GENOVA DIECI ANNI DOPO

di Sara Costanzi

Le mie riflessioni e considerazioni in merito al G8 di Genova del 2001 sono personali e soggettive, non potrebbero essere altrimenti perché sono italiana, sono giovane, sono madre.

Era l’estate dei miei quindici anni quando mi giunse la notizia che Carlo Giuliani era stato ucciso. Sapevo cosa fosse un G8, sapevo che ci sarebbero state manifestazioni. Ignoravo completamente cosa fossero i no-global o il popolo di Seattle, anche se a orecchio provavo un’istintiva simpatia per chiunque fosse di Seattle perché i Nirvana erano i miei sfonda timpani preferiti in quel periodo. Come ogni adolescente che si rispetti mi veniva l’orticaria a ogni telegiornale e con nonchalance mi giustificavo-Mi deprime-. Una tranquilla sera d’estate , me ne stavo a godermi lo spettacolo dei miei amici ventenni che si esibivano a un festival rock in una scompaginata cover di Smeel like teen spirit e: -E’ successo un gran casino, qui scoppia la guerra!- arrivava gente e tutti a parlare di Carlo Giuliani e del G8. Chi dava la colpa ai no-global che perché c’erano andati e chi agli sbirri che ne hanno fatta una troppo grossa stavolta. Preoccupazione, fastidio. La sera me ne tornai a casa con l’indifferenza lievemente turbata, niente di più. Ma intorno a me non si parlava d’altro e così l’occhio sul tg ce l’ho buttato anch’io. Ho visto: una pozza di sangue, un ragazzo morto in mezzo alla strada, gente che urlava, fumo, grida. Una pozza di sangue. Una pozza di sangue. Sangue di uno che poteva tranquillamente essere un mio amico e che magari ascoltava pure i Nirvana. E in quella pozza di sangue si è sciolto il mio beota Teen Spirit. Perché prima o poi arriva sempre un grande, traumatico evento che ci corrompe e squarcia l’ingenuità che ci nutre.  Carlo Giuliani ucciso da un celerino è stato il mio.

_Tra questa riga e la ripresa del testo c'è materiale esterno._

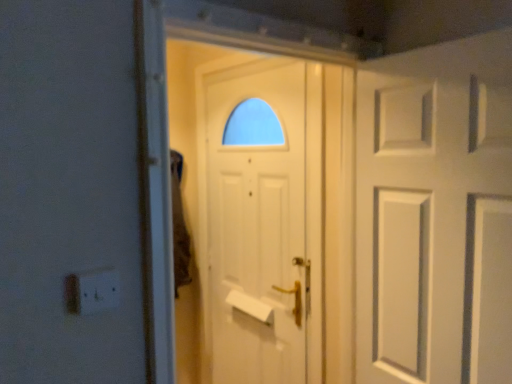 Question: Should I look upward or downward to see white matte door at right, the 1th door positioned from the right?

Choices:
 (A) up
 (B) down

Answer: (B)

Question: Does white plastic electric outlet at lower left come behind white matte door at center, which is the 1th door in back-to-front order?

Choices:
 (A) yes
 (B) no

Answer: (B)

Question: From the image's perspective, would you say white plastic electric outlet at lower left is positioned over white matte door at center, placed as the second door when sorted from right to left?

Choices:
 (A) yes
 (B) no

Answer: (A)

Question: From a real-world perspective, is white plastic electric outlet at lower left physically above white matte door at center, placed as the second door when sorted from right to left?

Choices:
 (A) yes
 (B) no

Answer: (A)

Question: Would you say white plastic electric outlet at lower left is a long distance from white matte door at center, placed as the second door when sorted from right to left?

Choices:
 (A) yes
 (B) no

Answer: (A)

Question: Considering the relative sizes of white plastic electric outlet at lower left and white matte door at center, placed as the second door when sorted from right to left, in the image provided, is white plastic electric outlet at lower left smaller than white matte door at center, placed as the second door when sorted from right to left,?

Choices:
 (A) no
 (B) yes

Answer: (B)

Question: Can you confirm if white plastic electric outlet at lower left is positioned to the left of white matte door at center, placed as the second door when sorted from right to left?

Choices:
 (A) yes
 (B) no

Answer: (A)

Question: Considering the relative sizes of white matte door at center, which is the 1th door in back-to-front order, and white plastic electric outlet at lower left in the image provided, is white matte door at center, which is the 1th door in back-to-front order, smaller than white plastic electric outlet at lower left?

Choices:
 (A) yes
 (B) no

Answer: (B)

Question: From the image's perspective, is white matte door at center, placed as the second door when sorted from right to left, beneath white plastic electric outlet at lower left?

Choices:
 (A) no
 (B) yes

Answer: (B)

Question: Is white matte door at center, placed as the second door when sorted from right to left, outside of white plastic electric outlet at lower left?

Choices:
 (A) yes
 (B) no

Answer: (A)

Question: From the image's perspective, is white matte door at center, which is counted as the 2th door, starting from the front, on top of white plastic electric outlet at lower left?

Choices:
 (A) no
 (B) yes

Answer: (A)

Question: Are white matte door at center, which is the 1th door from left to right, and white plastic electric outlet at lower left making contact?

Choices:
 (A) no
 (B) yes

Answer: (A)

Question: From a real-world perspective, is white matte door at center, which is the 1th door from left to right, over white plastic electric outlet at lower left?

Choices:
 (A) yes
 (B) no

Answer: (B)

Question: Considering the relative sizes of white matte door at right, the first door viewed from the front, and white plastic electric outlet at lower left in the image provided, is white matte door at right, the first door viewed from the front, bigger than white plastic electric outlet at lower left?

Choices:
 (A) no
 (B) yes

Answer: (B) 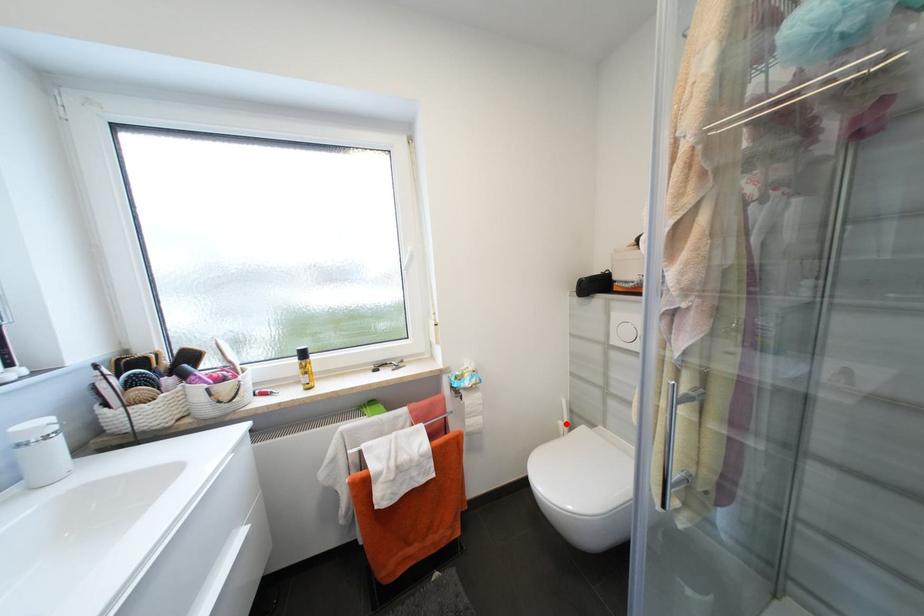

Ho studiato l’albero genealogico del movimento no-global, ho quasi imparato a memoria No-logo di Naomi Klein, sono diventata vegetariana, ho tolto il collare al mio cane, ho preso le difese di Carlo Giuliani e dei suoi genitori ogni volta che ne ho avuto l’occasione. Quando ho conosciuto il mio attuale marito e mi ha raccontato che aveva partecipato all’incontro col padre di Carlo, qui a Terni, me ne sono innamorata ancora di più. Tutto ciò perché mi sento in colpa. Mi sento in colpa perché sono italiana, sono giovane, sono madre. Come italiana posso dissociarmi ma sempre italiana resto; come giovane condivido la rabbia di chi c’era ed è stato preso a manganellate o torturato alla Diaz; come madre ho terribilmente paura.
Nessuno tollera che venga fatto del male a un bambino ma Carlo Giuliani non è l’unico ventenne ucciso da chi normalmente li difende i bambini. I bambini crescono, acquistano una loro coscienza che magari neanche condividiamo, fanno i cortei, manifestano e poi, misteriosamente, accade anche che vengano uccisi.

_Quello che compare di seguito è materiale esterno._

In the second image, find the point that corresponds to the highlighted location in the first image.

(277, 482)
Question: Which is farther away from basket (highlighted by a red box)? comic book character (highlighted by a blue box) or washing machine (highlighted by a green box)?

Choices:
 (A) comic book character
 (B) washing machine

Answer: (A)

Nessuna madre può tollerare solo il pensiero che qualcuno faccia del male al proprio figlio, piccolo o grande che sia. Possibile che dovrò crescere mio figlio dicendogli che manifestare è sbagliato? Che, al pari delle dita nella presa, ci si resta secchi?
In fondo è la nostra stessa Costituzione che ci dice che viviamo in Paese libero e che la libertà d’espressione è tutelata dalla legge. Libertà da tutte le parti che in quanto popolo sovrano ci spetta di diritto. Allora non solo mi sento in colpa ogni volta che ripenso al G8 di Genova, mi sento anche presa in giro, per nulla tutelata e profondamente imbarazzata perché educo mio figlio ai più alti valori civici che però, è il caso di dirlo, meglio viverli nel privato, in riservatezza. Neanche fosse la collezione dei denti da latte, che ci si è affezionati, si è orgogliosi di averla, ma mica la vorrai mostrare a qualcuno? E’ fuori luogo, indelicato.